Jay managed to get the warning removed five days later after tracing the problem to tainted banner ads that were served by one of the four advertising networks used by Digital Spy. Throughout the entire time, Jay says, Google and StopBadware refused to identify the source of the badware.

"We've been completely left in the dark, and we're in a situation where people think we have done something wrong," he says. "So Google’s policy here seems to be to punish an innocent site but not provide information to allow an advertising network to find out what the advert is that is causing the problem and stop it delivering elsewhere in the network."

Banner badware

Jay's experience comes as cyber crooks increasingly look to legitimate third-party ad networks as a vehicle for distributing software that silently installs Trojans and other forms of malware while an end user surfs presumably safe sites.

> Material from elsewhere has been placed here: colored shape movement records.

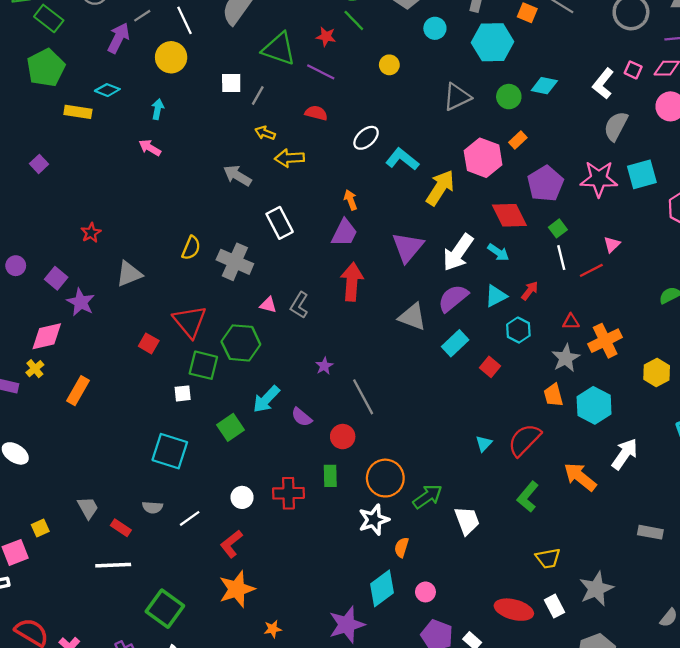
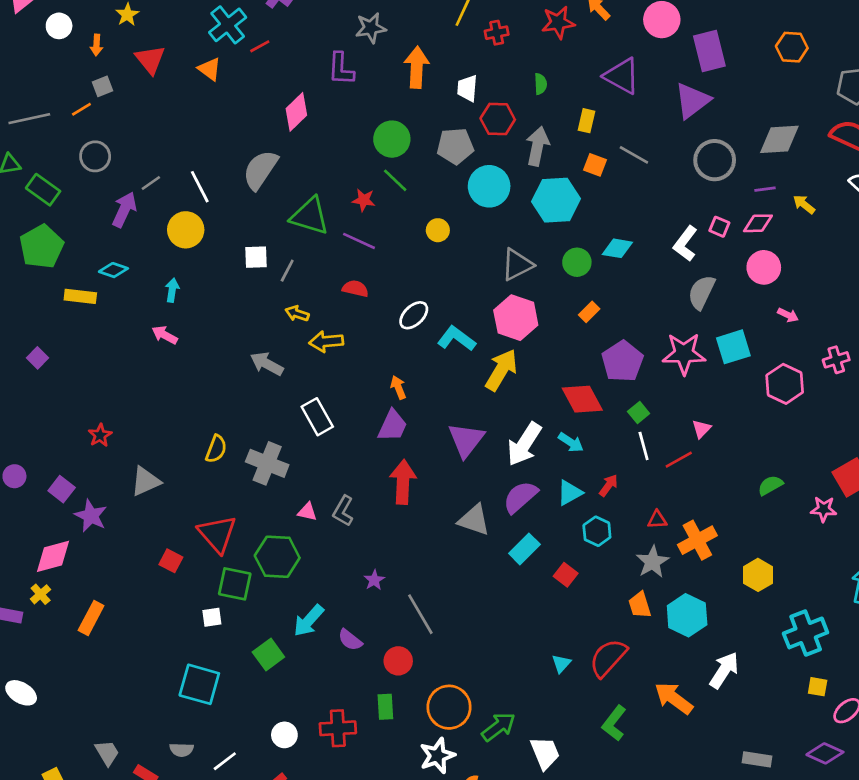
cyan circle: (435, 28) -> (489, 186), size x1.6
pink hexagon: (483, 158) -> (516, 318), moved

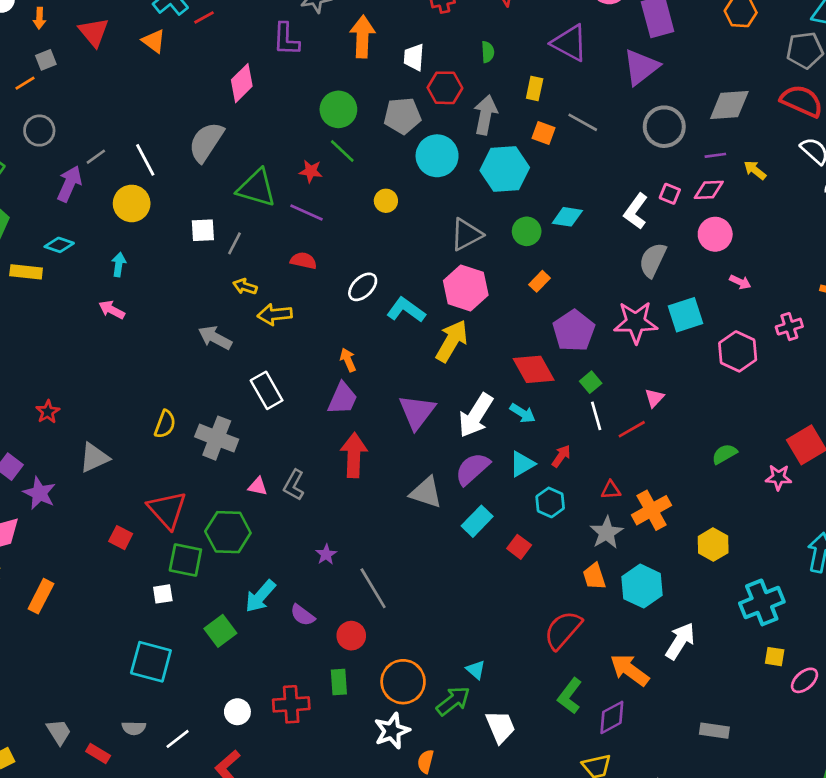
cyan triangle: (561, 664) -> (476, 670), moved, turned -30
purple diamond: (825, 753) -> (612, 717), moved, turned -52

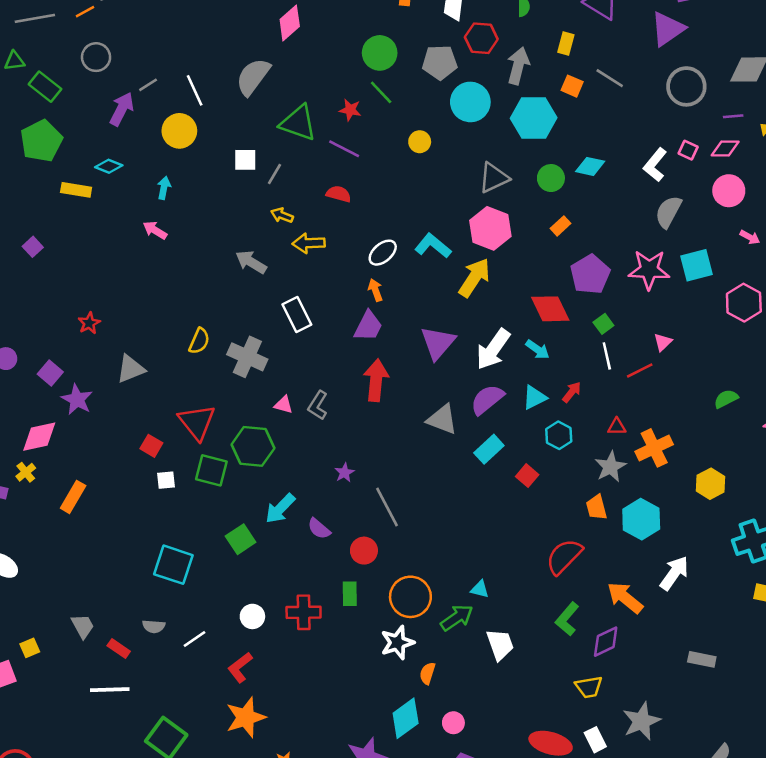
white ellipse: (363, 287) -> (383, 253), moved
white square: (163, 594) -> (166, 480), moved
cyan triangle: (476, 670) -> (480, 589), turned -30

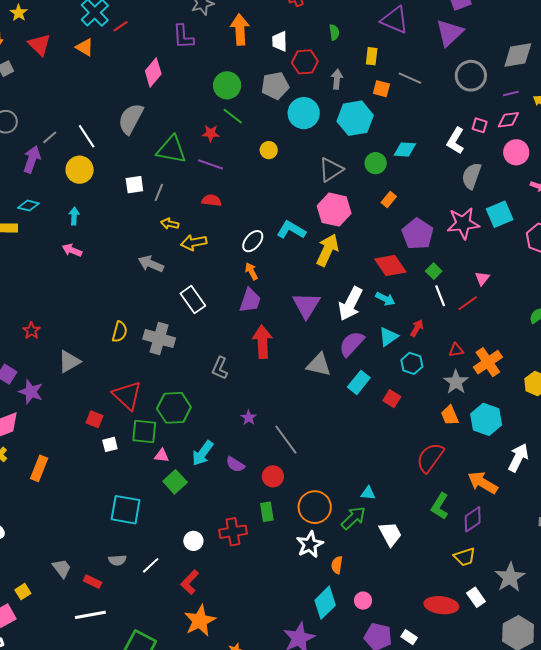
gray arrow: (518, 66) -> (337, 79), size x0.7
pink triangle: (283, 405) -> (162, 456), moved

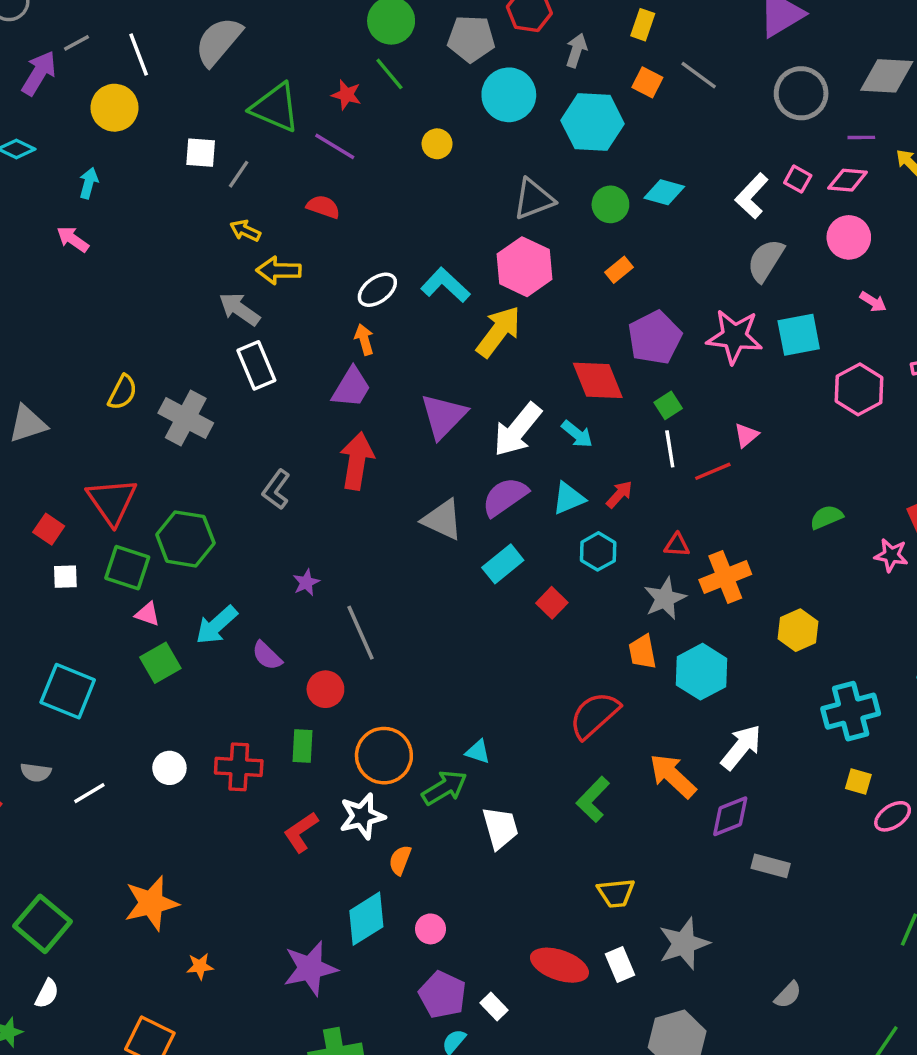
gray arrow: (151, 264) -> (239, 309), moved
purple diamond: (473, 519) -> (730, 816), moved
red L-shape: (190, 582) -> (301, 832), moved

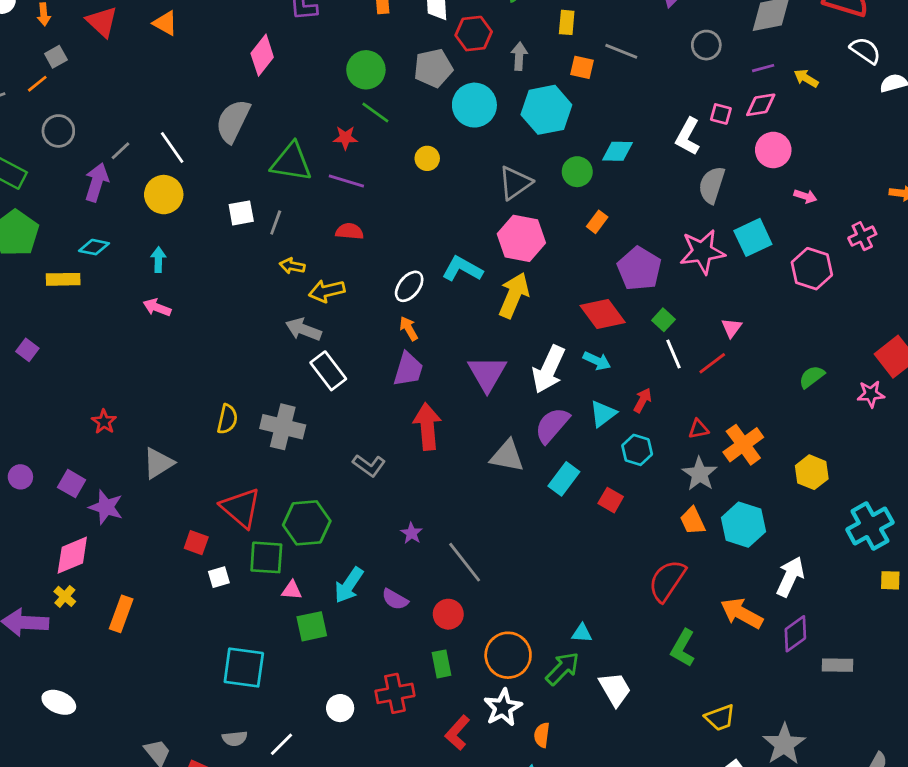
gray circle: (801, 93) -> (706, 45), size x0.7
gray L-shape: (276, 490) -> (369, 465), turned -76
green square: (160, 663) -> (312, 626), turned 32

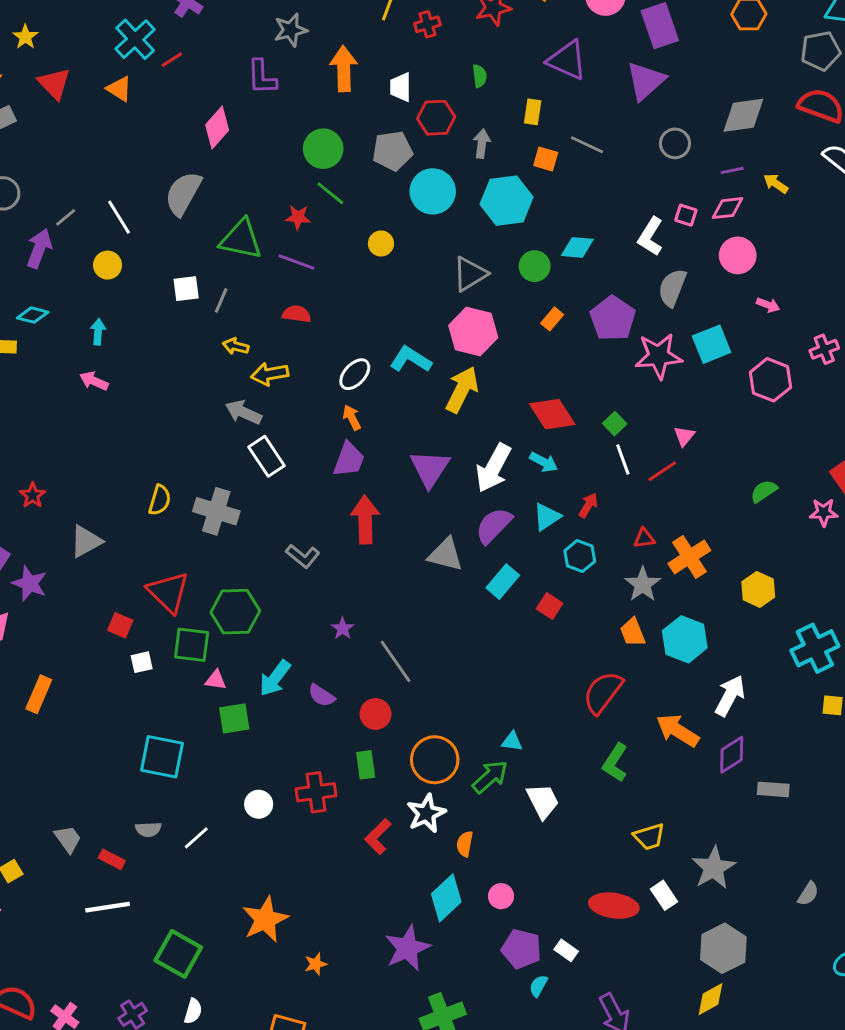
yellow circle: (164, 195) -> (108, 265), size x0.7
purple pentagon: (639, 269) -> (613, 318), moved

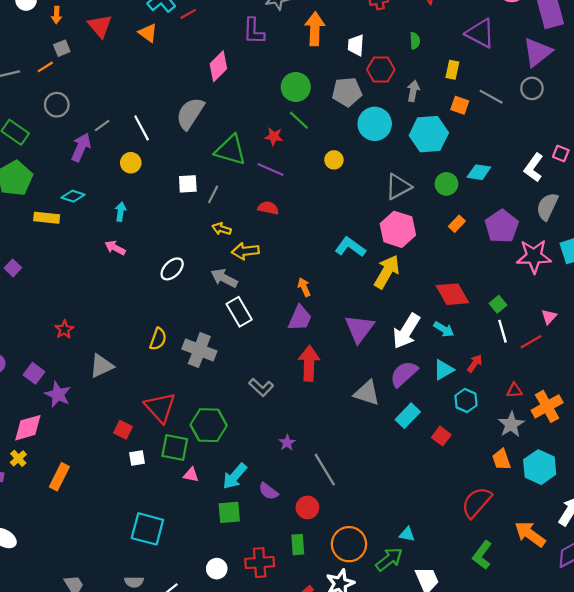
gray circle: (675, 143) -> (532, 88), moved
white ellipse: (355, 374) -> (172, 269), moved
green square: (234, 718) -> (229, 512), moved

Last week, it was revealed that a company owned by Yahoo dished out an estimated 12 million ads on sites such as MySpace and PhotoBucket that installed a back door on unpatched Windows machines. Several days later, Roger Thompson of Exploit Prevention Labs said in a blog post that a banner ad infected a test machine while it surfed FaceBook. Malware-laced ads date back at least 14 months, when banners running on MySpace infected more than 1 million users with adware.

"How come they pick on me, for example, but they don't pick on ... one of the really big sites?" Jay asked. "They don't appear to have penalized any of the sites that were subject to this last week."

Few law-abiding denizens of the net have a problem with Google using its considerable computing heft to sniff out malicious sites and warn its users to stay away. Regrettably, such initiative is sorely lacking at Yahoo and Microsoft's Live.com. But the experience of Jay and others like him expose some of the pitfalls of a system that frequently doesn't inform webmasters of its findings, fails to provide enough information for them to identify the source, and, in the minds of many operators of smaller sites, gives large websites an unlimited number of get-out-of-jail-free cards.